Reproductive behavior of snakes “is based chiefly upon their mode of predation, which is geared to excellent olfactory and tactual perception” (Evans, 1961, p. 165). Visual cues also seem important in many snakes. Courtship in colubrids is well represented by the description given by Fitch (1963, p. 408) for the racer (Coluber constrictor):
Courtship and mating is divisible into the following well-defined stages: 1) the finding of a receptive female by the male; 2) the persistent following of the female by the male, who courts her by lying extended along her body and performing writhing movements, with periodic interruptions during which he momentarily leaves the female and courses rapidly through the grass around her; 3) the acceptance of the male by the female, signalled by the raising of her tail and the almost instantaneous intromission.
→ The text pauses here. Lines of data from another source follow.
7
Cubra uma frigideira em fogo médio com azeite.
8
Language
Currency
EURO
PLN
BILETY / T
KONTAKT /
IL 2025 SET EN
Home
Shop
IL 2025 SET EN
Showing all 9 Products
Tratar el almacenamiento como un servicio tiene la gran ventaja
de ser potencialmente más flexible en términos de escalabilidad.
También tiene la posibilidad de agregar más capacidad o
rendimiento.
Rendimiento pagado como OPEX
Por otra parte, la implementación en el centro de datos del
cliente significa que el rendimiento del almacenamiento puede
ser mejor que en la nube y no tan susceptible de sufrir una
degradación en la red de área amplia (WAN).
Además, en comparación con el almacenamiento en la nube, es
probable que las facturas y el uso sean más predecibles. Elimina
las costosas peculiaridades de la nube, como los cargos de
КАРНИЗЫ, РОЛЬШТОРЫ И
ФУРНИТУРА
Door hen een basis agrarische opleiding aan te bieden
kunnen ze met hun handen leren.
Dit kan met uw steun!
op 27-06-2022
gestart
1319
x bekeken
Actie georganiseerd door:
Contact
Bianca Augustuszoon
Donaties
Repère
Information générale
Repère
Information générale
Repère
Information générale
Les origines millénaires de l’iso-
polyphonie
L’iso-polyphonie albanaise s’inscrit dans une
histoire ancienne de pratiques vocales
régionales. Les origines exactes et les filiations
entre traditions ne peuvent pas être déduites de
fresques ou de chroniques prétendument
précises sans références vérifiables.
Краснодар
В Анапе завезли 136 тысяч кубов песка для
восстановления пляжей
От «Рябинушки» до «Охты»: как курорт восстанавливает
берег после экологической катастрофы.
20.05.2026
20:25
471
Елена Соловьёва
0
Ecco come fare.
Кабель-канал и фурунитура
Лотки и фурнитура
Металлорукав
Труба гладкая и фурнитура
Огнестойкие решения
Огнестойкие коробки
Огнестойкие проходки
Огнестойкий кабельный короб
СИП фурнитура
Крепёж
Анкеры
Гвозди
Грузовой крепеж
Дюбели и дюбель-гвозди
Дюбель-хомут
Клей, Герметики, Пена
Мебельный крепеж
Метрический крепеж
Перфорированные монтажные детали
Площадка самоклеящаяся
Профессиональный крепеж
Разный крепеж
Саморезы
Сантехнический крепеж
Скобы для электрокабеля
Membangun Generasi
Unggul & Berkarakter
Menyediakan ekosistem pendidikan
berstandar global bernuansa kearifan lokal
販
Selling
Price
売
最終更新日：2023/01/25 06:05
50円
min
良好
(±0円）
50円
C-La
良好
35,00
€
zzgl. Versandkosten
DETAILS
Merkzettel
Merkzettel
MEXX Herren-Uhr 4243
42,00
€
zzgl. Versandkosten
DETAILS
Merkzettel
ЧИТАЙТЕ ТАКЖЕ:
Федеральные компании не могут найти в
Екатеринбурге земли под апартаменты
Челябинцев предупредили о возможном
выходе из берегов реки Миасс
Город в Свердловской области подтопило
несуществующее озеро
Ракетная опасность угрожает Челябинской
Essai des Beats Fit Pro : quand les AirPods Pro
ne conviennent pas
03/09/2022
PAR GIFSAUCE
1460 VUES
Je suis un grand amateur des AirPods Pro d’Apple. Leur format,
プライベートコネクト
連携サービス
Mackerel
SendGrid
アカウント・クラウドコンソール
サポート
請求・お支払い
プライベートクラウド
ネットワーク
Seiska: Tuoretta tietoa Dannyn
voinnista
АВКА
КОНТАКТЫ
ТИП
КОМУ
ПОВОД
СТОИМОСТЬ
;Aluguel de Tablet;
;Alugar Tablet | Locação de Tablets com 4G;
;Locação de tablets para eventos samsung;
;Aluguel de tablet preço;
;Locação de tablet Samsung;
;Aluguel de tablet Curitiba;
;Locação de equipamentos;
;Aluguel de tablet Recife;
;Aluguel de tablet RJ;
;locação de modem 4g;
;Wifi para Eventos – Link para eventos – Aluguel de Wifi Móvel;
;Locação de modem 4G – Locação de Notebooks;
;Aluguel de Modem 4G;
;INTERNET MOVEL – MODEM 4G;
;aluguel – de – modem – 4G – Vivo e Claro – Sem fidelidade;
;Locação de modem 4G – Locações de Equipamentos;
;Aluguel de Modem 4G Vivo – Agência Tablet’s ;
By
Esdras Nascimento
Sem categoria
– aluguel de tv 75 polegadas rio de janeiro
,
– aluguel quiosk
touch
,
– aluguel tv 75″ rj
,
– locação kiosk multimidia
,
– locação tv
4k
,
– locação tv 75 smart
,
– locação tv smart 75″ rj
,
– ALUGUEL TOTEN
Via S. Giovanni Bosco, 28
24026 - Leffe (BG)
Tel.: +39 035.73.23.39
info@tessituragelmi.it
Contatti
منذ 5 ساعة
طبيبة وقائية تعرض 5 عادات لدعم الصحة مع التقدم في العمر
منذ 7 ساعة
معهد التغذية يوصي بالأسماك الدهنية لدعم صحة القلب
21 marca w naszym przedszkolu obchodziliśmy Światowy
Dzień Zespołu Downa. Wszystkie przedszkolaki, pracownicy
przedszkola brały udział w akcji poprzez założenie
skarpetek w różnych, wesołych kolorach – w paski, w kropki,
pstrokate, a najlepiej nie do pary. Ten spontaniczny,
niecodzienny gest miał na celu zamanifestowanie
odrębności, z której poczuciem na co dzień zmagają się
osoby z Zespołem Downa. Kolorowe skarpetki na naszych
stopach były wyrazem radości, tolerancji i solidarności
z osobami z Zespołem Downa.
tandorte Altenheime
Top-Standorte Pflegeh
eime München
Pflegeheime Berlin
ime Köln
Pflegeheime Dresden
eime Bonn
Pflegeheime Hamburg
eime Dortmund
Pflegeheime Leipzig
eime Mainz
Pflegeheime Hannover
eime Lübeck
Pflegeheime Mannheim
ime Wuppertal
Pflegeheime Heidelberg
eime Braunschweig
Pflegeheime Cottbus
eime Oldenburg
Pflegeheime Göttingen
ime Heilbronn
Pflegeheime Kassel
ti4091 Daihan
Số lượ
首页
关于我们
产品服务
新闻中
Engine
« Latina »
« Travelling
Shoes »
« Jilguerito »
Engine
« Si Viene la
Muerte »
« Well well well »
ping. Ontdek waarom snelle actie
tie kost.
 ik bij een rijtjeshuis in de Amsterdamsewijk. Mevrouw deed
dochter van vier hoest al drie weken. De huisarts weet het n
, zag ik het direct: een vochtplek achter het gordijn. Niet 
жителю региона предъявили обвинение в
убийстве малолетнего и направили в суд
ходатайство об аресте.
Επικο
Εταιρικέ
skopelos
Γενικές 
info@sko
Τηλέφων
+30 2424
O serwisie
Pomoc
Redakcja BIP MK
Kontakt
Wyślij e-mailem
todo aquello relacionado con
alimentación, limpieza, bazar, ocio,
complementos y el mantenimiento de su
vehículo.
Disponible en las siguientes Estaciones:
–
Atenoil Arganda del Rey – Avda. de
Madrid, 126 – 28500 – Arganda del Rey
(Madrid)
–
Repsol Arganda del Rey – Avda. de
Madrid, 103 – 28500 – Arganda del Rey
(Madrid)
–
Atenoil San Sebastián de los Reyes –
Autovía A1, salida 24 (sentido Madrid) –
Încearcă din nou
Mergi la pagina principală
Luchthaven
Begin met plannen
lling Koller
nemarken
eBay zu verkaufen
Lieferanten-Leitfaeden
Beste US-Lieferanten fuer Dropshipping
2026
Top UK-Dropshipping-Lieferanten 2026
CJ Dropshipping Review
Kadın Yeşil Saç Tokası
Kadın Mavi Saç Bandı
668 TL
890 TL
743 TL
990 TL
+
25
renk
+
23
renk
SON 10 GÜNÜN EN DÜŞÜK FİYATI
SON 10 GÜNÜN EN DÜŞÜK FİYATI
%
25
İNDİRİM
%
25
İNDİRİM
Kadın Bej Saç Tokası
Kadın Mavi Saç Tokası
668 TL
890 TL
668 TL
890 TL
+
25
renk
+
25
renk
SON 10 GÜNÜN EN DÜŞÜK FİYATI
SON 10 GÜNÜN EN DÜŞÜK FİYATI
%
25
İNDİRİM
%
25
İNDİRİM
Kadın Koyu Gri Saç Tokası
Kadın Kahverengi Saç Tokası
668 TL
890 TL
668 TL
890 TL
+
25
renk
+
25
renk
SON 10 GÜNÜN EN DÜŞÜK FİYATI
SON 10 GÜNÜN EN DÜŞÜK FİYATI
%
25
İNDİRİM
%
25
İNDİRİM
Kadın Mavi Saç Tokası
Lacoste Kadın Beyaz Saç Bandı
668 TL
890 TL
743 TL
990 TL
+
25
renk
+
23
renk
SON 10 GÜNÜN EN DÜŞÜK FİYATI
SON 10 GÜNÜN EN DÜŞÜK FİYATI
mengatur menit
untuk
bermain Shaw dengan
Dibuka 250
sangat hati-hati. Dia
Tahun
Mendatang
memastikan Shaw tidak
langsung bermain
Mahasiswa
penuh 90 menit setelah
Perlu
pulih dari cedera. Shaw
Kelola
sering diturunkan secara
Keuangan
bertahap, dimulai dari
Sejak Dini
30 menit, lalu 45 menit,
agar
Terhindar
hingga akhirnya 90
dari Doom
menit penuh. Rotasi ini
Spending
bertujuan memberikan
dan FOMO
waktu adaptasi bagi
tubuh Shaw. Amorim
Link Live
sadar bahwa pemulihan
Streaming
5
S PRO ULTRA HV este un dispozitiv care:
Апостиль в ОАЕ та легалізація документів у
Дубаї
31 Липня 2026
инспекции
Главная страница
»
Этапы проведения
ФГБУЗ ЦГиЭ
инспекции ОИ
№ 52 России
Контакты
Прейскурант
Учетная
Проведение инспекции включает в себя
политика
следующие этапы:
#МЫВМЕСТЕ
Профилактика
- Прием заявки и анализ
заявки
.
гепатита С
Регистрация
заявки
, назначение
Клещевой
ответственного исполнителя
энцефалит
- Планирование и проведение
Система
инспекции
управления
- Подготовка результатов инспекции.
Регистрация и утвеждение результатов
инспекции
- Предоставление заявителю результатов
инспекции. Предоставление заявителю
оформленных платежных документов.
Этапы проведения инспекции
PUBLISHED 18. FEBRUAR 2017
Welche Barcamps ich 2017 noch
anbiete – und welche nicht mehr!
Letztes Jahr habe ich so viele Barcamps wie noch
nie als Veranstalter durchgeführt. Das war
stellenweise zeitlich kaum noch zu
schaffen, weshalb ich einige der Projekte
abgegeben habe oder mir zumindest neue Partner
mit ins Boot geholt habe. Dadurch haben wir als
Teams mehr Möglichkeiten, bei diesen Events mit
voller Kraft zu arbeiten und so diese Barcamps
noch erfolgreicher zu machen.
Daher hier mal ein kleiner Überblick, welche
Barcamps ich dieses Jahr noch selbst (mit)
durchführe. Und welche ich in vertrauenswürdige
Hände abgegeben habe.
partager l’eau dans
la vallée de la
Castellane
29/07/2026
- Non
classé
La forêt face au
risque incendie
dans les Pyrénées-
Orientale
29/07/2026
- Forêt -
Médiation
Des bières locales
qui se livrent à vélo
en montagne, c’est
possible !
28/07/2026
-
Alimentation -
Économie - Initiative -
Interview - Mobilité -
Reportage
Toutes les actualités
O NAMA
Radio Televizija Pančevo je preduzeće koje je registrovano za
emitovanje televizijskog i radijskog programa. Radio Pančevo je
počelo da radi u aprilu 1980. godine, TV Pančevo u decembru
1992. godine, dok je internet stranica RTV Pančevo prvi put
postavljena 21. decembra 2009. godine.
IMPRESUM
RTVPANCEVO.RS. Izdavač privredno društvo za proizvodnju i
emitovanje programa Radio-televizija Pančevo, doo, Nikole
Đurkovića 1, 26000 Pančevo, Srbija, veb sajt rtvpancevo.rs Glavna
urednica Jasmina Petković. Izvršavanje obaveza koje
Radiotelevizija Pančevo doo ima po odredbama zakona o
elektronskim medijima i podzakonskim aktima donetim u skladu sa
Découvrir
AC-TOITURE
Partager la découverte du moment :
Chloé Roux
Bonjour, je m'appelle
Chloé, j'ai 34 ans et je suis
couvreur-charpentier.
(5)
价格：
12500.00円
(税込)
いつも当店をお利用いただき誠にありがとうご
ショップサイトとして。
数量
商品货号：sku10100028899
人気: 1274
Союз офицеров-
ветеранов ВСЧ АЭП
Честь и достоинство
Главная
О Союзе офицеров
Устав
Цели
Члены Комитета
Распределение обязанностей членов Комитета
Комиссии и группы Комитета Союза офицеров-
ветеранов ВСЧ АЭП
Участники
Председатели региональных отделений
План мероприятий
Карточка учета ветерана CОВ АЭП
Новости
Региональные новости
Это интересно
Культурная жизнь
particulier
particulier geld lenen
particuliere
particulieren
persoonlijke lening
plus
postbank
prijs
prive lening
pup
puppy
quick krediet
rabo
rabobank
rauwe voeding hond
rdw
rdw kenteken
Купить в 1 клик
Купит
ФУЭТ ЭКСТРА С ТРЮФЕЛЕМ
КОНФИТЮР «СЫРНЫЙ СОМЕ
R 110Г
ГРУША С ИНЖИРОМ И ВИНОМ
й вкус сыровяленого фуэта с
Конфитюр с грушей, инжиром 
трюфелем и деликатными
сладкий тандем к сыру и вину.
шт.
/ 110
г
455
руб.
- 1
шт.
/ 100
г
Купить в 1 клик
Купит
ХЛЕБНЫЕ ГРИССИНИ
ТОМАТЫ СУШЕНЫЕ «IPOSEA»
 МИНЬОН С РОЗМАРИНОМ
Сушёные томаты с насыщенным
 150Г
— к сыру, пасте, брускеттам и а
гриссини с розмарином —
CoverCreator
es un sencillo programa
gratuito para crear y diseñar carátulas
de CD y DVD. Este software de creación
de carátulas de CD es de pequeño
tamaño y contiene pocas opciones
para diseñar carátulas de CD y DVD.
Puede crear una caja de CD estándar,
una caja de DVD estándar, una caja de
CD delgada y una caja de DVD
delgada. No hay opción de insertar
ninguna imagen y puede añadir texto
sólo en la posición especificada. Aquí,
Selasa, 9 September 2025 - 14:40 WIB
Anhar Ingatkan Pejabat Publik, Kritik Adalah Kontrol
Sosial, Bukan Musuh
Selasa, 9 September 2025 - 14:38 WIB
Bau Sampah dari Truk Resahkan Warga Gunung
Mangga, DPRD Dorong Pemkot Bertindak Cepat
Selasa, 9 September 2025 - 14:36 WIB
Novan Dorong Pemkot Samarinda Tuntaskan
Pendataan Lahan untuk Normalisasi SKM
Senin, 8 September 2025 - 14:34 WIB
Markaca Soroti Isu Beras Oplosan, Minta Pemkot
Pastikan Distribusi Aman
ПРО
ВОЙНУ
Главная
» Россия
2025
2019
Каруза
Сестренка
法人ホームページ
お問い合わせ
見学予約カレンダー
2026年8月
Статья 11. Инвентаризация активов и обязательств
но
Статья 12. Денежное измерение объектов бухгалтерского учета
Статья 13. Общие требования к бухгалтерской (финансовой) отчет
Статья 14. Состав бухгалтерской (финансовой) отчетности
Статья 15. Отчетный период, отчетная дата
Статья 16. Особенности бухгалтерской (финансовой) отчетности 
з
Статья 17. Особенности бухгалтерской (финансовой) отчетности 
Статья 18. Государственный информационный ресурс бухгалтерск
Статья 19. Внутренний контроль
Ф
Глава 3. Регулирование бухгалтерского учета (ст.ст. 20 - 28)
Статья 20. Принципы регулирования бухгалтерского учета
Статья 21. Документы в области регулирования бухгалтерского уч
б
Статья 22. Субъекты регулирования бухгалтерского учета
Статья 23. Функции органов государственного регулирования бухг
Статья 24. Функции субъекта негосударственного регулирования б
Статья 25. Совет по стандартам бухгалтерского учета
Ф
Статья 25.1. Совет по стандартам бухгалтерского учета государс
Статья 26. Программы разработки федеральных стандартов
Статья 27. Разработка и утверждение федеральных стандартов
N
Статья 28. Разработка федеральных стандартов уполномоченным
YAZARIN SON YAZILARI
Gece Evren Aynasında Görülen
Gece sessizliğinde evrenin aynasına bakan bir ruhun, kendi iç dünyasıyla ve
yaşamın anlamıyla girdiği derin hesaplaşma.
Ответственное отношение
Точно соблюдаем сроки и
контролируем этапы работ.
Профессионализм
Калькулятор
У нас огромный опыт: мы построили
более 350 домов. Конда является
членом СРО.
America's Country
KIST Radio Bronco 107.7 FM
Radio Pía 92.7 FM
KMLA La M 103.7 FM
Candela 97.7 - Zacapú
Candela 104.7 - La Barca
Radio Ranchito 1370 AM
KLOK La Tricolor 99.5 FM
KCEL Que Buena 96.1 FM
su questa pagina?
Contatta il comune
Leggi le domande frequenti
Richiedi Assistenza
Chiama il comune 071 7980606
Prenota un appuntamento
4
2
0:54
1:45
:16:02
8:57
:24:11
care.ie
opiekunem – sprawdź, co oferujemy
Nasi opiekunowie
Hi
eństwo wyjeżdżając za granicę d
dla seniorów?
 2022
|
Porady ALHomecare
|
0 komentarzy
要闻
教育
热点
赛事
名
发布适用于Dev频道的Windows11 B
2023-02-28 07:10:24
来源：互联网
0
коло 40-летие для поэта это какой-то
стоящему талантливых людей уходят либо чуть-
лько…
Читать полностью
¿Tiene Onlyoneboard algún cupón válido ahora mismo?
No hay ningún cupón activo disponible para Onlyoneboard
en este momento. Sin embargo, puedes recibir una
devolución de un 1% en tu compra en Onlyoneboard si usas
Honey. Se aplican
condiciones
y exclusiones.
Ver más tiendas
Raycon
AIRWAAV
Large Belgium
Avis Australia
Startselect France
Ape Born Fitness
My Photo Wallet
Viperids are characterized by a seemingly ritualized performance that has been called a “combat dance” and that, as reported in the literature, may involve male-male or male-female pairs. Evans (1961, p. 165) describes this in pit vipers, “the two individuals concerned raise the anterior third of their bodies off the ground as their necks entwine or rub and push against each other as their heads infrequently dart about or wave rhythmically.”